Similarly, the “train the trainer” approach has its attractions, but not every pilot makes a good trainer. How do we select those in-house trainers? As an industry, should we be certifying that process or again leaving it to individual operators to decide?

Even the suite of products that makes sense for your operation is open for debate, as there is more than just NVG to consider. Operators have different needs, different cultures; pilots have varied backgrounds and aptitudes. Taking the time to clearly outline operation-specific needs and measuring the fit of each technology may be the first step any operator should take. Do you really want your young pilots trying to match skills in night flights through valleys and
canyons, or attempting increasingly daring landings in tight night locales? Or are your needs more suited to a tool like enhanced vision that will simply allow pilots to handle existing, yet demanding, VFR conditions more safely and to respond better to deteriorating conditions as they arise?

Like the merging of laser and vision scanning with X-ray technology in today’s manufacturing sector, it is certain that future cockpits will blend these technologies in an elegant vision solution package that will make many of the above questions irrelevant. This future package will handle conditions from fog and rain to snow and nightfall in a way that is intuitive to the pilot. But we’re not there yet.
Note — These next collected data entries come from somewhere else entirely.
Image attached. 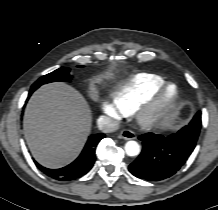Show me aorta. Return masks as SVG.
I'll return each instance as SVG.
<instances>
[{
  "label": "aorta",
  "mask_w": 218,
  "mask_h": 210,
  "mask_svg": "<svg viewBox=\"0 0 218 210\" xmlns=\"http://www.w3.org/2000/svg\"><path fill=\"white\" fill-rule=\"evenodd\" d=\"M124 148L128 156H137L140 153V146L136 141H128Z\"/></svg>",
  "instance_id": "aorta-1"
}]
</instances>
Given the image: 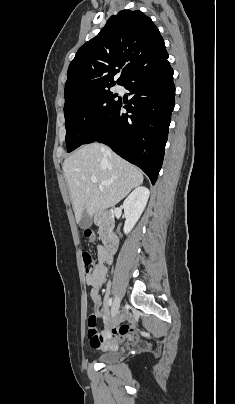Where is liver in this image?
Returning a JSON list of instances; mask_svg holds the SVG:
<instances>
[{"mask_svg":"<svg viewBox=\"0 0 235 404\" xmlns=\"http://www.w3.org/2000/svg\"><path fill=\"white\" fill-rule=\"evenodd\" d=\"M63 171L78 223L85 210L92 217L115 206L143 183V174L137 167L97 142L80 147L66 158ZM92 177L97 183L91 181ZM102 182L111 184L99 187Z\"/></svg>","mask_w":235,"mask_h":404,"instance_id":"1","label":"liver"}]
</instances>
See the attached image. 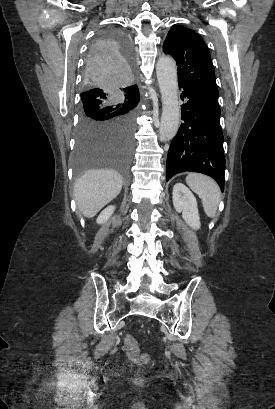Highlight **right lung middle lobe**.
I'll return each instance as SVG.
<instances>
[{
    "mask_svg": "<svg viewBox=\"0 0 275 409\" xmlns=\"http://www.w3.org/2000/svg\"><path fill=\"white\" fill-rule=\"evenodd\" d=\"M121 31V24H106L90 44L73 153L75 182L99 166L111 167L124 182L129 181L139 99L115 92L131 85L130 73L135 72L131 36Z\"/></svg>",
    "mask_w": 275,
    "mask_h": 409,
    "instance_id": "right-lung-middle-lobe-1",
    "label": "right lung middle lobe"
}]
</instances>
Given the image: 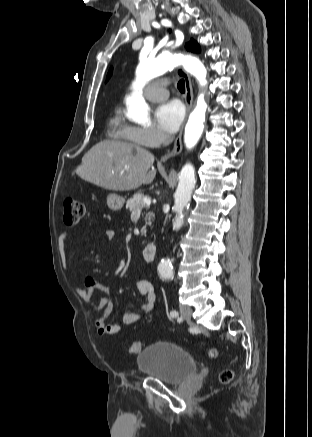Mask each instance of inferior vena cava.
<instances>
[{"mask_svg":"<svg viewBox=\"0 0 312 437\" xmlns=\"http://www.w3.org/2000/svg\"><path fill=\"white\" fill-rule=\"evenodd\" d=\"M170 141H171V136L167 135L165 145H167Z\"/></svg>","mask_w":312,"mask_h":437,"instance_id":"obj_1","label":"inferior vena cava"}]
</instances>
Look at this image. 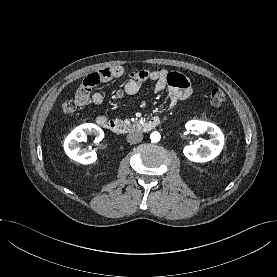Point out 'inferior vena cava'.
<instances>
[{"mask_svg": "<svg viewBox=\"0 0 277 277\" xmlns=\"http://www.w3.org/2000/svg\"><path fill=\"white\" fill-rule=\"evenodd\" d=\"M143 134L140 132H133L127 135V141L131 144H136L142 141Z\"/></svg>", "mask_w": 277, "mask_h": 277, "instance_id": "inferior-vena-cava-1", "label": "inferior vena cava"}]
</instances>
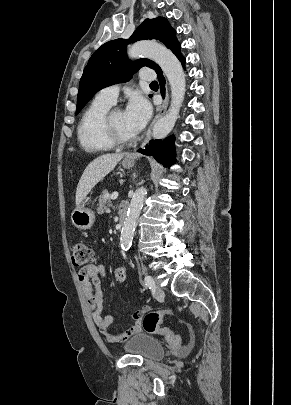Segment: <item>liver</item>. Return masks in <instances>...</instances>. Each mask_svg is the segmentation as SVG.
Segmentation results:
<instances>
[{
  "mask_svg": "<svg viewBox=\"0 0 291 405\" xmlns=\"http://www.w3.org/2000/svg\"><path fill=\"white\" fill-rule=\"evenodd\" d=\"M123 158V154H104L94 159L84 170L76 190V208L93 187L109 174Z\"/></svg>",
  "mask_w": 291,
  "mask_h": 405,
  "instance_id": "obj_1",
  "label": "liver"
}]
</instances>
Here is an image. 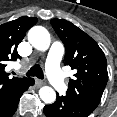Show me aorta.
I'll return each instance as SVG.
<instances>
[{
	"mask_svg": "<svg viewBox=\"0 0 117 117\" xmlns=\"http://www.w3.org/2000/svg\"><path fill=\"white\" fill-rule=\"evenodd\" d=\"M28 41L37 50L45 51L49 48L51 39L46 28L42 26H34L28 32ZM39 96L46 104H51L56 99L55 91L49 86H43L39 90Z\"/></svg>",
	"mask_w": 117,
	"mask_h": 117,
	"instance_id": "obj_1",
	"label": "aorta"
}]
</instances>
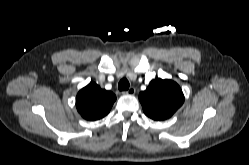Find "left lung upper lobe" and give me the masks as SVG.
<instances>
[{
	"instance_id": "left-lung-upper-lobe-1",
	"label": "left lung upper lobe",
	"mask_w": 249,
	"mask_h": 165,
	"mask_svg": "<svg viewBox=\"0 0 249 165\" xmlns=\"http://www.w3.org/2000/svg\"><path fill=\"white\" fill-rule=\"evenodd\" d=\"M144 113L160 121L170 118L184 102L180 86L169 79L156 78L139 94Z\"/></svg>"
}]
</instances>
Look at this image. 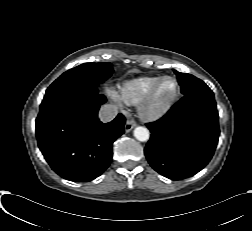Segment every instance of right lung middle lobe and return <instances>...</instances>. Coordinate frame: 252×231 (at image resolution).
Segmentation results:
<instances>
[{"mask_svg": "<svg viewBox=\"0 0 252 231\" xmlns=\"http://www.w3.org/2000/svg\"><path fill=\"white\" fill-rule=\"evenodd\" d=\"M112 73V65L108 62L81 64L56 79L46 90L44 98L65 90L98 87Z\"/></svg>", "mask_w": 252, "mask_h": 231, "instance_id": "1", "label": "right lung middle lobe"}]
</instances>
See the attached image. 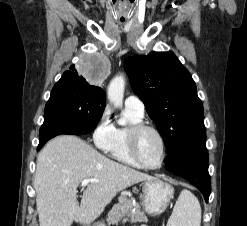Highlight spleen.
<instances>
[{
	"instance_id": "1",
	"label": "spleen",
	"mask_w": 247,
	"mask_h": 226,
	"mask_svg": "<svg viewBox=\"0 0 247 226\" xmlns=\"http://www.w3.org/2000/svg\"><path fill=\"white\" fill-rule=\"evenodd\" d=\"M201 207L198 199L188 190L180 193L167 226H200Z\"/></svg>"
}]
</instances>
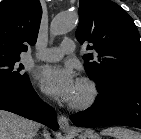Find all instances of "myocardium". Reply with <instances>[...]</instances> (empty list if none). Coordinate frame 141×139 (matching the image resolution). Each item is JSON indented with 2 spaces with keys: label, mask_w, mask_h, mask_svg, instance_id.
<instances>
[{
  "label": "myocardium",
  "mask_w": 141,
  "mask_h": 139,
  "mask_svg": "<svg viewBox=\"0 0 141 139\" xmlns=\"http://www.w3.org/2000/svg\"><path fill=\"white\" fill-rule=\"evenodd\" d=\"M77 85L82 88L83 95L77 100L70 102V107L74 110L82 111L92 107L99 97V88L95 81L90 78L82 77Z\"/></svg>",
  "instance_id": "1"
}]
</instances>
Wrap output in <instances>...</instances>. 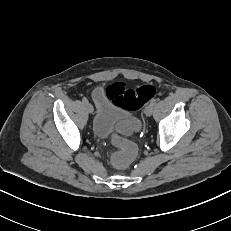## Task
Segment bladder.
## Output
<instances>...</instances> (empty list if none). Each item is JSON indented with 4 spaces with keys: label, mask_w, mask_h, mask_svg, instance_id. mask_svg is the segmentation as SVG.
I'll return each mask as SVG.
<instances>
[{
    "label": "bladder",
    "mask_w": 231,
    "mask_h": 231,
    "mask_svg": "<svg viewBox=\"0 0 231 231\" xmlns=\"http://www.w3.org/2000/svg\"><path fill=\"white\" fill-rule=\"evenodd\" d=\"M93 100L96 110L92 122V133L95 138L104 140L113 134L115 125L128 117L126 109L109 100L103 87H97L93 91Z\"/></svg>",
    "instance_id": "31cf9c89"
}]
</instances>
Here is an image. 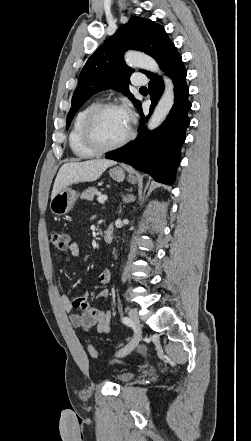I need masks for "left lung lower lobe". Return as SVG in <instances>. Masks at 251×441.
<instances>
[{"label": "left lung lower lobe", "mask_w": 251, "mask_h": 441, "mask_svg": "<svg viewBox=\"0 0 251 441\" xmlns=\"http://www.w3.org/2000/svg\"><path fill=\"white\" fill-rule=\"evenodd\" d=\"M161 69L173 79L175 86V102L166 120L156 130L144 129L145 121L148 120L164 91L163 80L160 76L153 74L149 82V94L152 101L149 115L144 116L141 103L137 106L141 117L138 136L132 143L115 150L105 158L129 164L135 169L150 174L156 181L171 185L175 181L176 169L180 163L181 146L185 141L186 128L190 123L187 115L191 103L188 100L186 69L175 46L169 51Z\"/></svg>", "instance_id": "left-lung-lower-lobe-1"}]
</instances>
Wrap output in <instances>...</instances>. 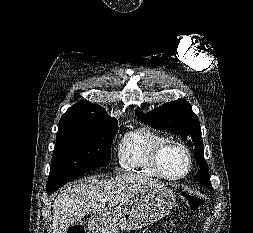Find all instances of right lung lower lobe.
<instances>
[{
  "label": "right lung lower lobe",
  "instance_id": "right-lung-lower-lobe-1",
  "mask_svg": "<svg viewBox=\"0 0 253 233\" xmlns=\"http://www.w3.org/2000/svg\"><path fill=\"white\" fill-rule=\"evenodd\" d=\"M87 169H80V170H73L66 173H63L61 175H58L56 177L48 179L47 183V194L50 195L55 190H57L59 187L63 186L70 180L76 178L77 176L87 172Z\"/></svg>",
  "mask_w": 253,
  "mask_h": 233
}]
</instances>
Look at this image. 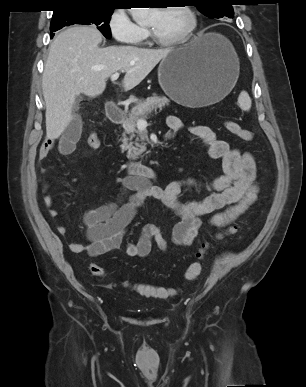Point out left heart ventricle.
I'll return each instance as SVG.
<instances>
[{
    "mask_svg": "<svg viewBox=\"0 0 306 387\" xmlns=\"http://www.w3.org/2000/svg\"><path fill=\"white\" fill-rule=\"evenodd\" d=\"M189 25V17L179 7L154 9L148 19L147 26L163 40L180 37Z\"/></svg>",
    "mask_w": 306,
    "mask_h": 387,
    "instance_id": "1",
    "label": "left heart ventricle"
}]
</instances>
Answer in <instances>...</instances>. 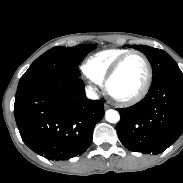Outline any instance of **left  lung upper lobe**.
<instances>
[{"label":"left lung upper lobe","mask_w":183,"mask_h":183,"mask_svg":"<svg viewBox=\"0 0 183 183\" xmlns=\"http://www.w3.org/2000/svg\"><path fill=\"white\" fill-rule=\"evenodd\" d=\"M140 50L149 60L153 69V81L169 74L180 72L177 63L165 51L145 45H125Z\"/></svg>","instance_id":"left-lung-upper-lobe-1"}]
</instances>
The good news is we’re not alone in asking such questions. The Helicopter Association of Canada is co-operating with Transport Canada in the NVIS Standards Development Working Group, which will meet at the HAC convention in Quebec City this April. No doubt they welcome industry input. Moreover, Helicopters magazine met with numerous vision experts in Houston, all of whom are keen to help in the education process; some are included in our roundtable on page 29. Let the discussions continue.